Qu’a-t-elle dit ? D’abord : « Chaque citoyenne, chaque citoyen est important. Dans aucun pays au monde les citoyens n’ont-ils autant de pouvoir et de responsabilité qu’en Suisse ». Ensuite : «  Notre culture politique doit être fondée sur le respect de celui qui professe une autre opinion que la nôtre, et sur une conviction commune : celle que la disposition au compromis est une expression de force – et non de faiblesse ».

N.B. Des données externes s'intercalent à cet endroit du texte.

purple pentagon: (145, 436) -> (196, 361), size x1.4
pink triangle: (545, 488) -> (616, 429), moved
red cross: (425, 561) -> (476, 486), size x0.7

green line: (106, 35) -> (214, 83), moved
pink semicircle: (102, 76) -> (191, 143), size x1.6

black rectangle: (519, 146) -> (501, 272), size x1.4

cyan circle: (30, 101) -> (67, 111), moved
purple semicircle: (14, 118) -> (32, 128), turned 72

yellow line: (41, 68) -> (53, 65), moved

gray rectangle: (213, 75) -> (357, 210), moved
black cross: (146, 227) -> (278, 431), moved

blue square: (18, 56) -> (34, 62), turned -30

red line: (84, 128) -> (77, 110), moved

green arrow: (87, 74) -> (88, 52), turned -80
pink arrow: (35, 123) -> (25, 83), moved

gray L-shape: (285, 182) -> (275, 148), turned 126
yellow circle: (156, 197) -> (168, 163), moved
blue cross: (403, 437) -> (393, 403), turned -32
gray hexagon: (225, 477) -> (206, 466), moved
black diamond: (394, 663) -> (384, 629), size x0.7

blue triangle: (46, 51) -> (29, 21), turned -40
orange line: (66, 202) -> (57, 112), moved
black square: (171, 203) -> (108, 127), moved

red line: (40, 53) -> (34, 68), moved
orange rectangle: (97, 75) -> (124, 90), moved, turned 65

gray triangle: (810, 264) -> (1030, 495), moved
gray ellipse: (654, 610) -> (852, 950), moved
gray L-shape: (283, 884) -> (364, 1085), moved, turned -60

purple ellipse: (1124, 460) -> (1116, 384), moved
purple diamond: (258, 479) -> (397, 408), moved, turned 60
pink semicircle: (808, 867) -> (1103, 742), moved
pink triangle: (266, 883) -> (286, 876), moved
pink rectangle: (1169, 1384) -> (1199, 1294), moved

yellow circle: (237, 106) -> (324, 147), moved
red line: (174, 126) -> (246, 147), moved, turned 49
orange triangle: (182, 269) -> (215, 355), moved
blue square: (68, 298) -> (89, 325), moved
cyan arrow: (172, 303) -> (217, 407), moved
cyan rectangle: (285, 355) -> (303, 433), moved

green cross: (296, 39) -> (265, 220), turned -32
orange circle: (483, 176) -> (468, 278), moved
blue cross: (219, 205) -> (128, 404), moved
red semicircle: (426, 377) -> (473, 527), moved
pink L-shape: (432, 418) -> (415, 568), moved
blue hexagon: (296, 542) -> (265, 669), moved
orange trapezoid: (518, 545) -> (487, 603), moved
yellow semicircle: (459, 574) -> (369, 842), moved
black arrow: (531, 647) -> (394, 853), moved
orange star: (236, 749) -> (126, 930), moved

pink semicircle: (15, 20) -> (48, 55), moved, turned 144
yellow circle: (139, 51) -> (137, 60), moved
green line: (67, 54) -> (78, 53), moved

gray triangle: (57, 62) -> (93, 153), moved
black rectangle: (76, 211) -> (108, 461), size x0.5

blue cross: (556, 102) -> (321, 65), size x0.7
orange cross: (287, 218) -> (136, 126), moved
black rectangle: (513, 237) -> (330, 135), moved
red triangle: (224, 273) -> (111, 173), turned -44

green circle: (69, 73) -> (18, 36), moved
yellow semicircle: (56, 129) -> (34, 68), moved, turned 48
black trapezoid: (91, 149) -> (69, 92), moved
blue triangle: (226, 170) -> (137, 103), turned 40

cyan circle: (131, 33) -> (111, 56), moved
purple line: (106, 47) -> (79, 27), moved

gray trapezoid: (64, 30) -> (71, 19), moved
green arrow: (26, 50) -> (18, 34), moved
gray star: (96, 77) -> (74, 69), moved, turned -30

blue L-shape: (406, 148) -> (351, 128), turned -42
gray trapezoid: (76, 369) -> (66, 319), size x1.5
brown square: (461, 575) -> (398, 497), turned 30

L’aptitude au compromis, c’est donc une force de notre pays, pas une faiblesse. Trouver un chemin médian avec ses adversaires, c’est noble, ce n’est pas une capitulation. Et c’est ainsi que la Suisse a toujours avancé, et trouvé le chemin de la prospérité. Dans l’étourdissante multiplicité des votations, personne ne gagne à tous les coups, mais personne n’est systématiquement dans le camp des perdants.

Ceux qui cultivent l’art du compromis sont les vrais héros et les authentiques moteurs de la Confédération.

Mais cet art de s’entendre malgré nos différences est en péril. La politique spectacle, la personnalisation excessive des enjeux, un populisme simplificateur flattant la vulgarité, ont ruiné notre précieux savoir faire.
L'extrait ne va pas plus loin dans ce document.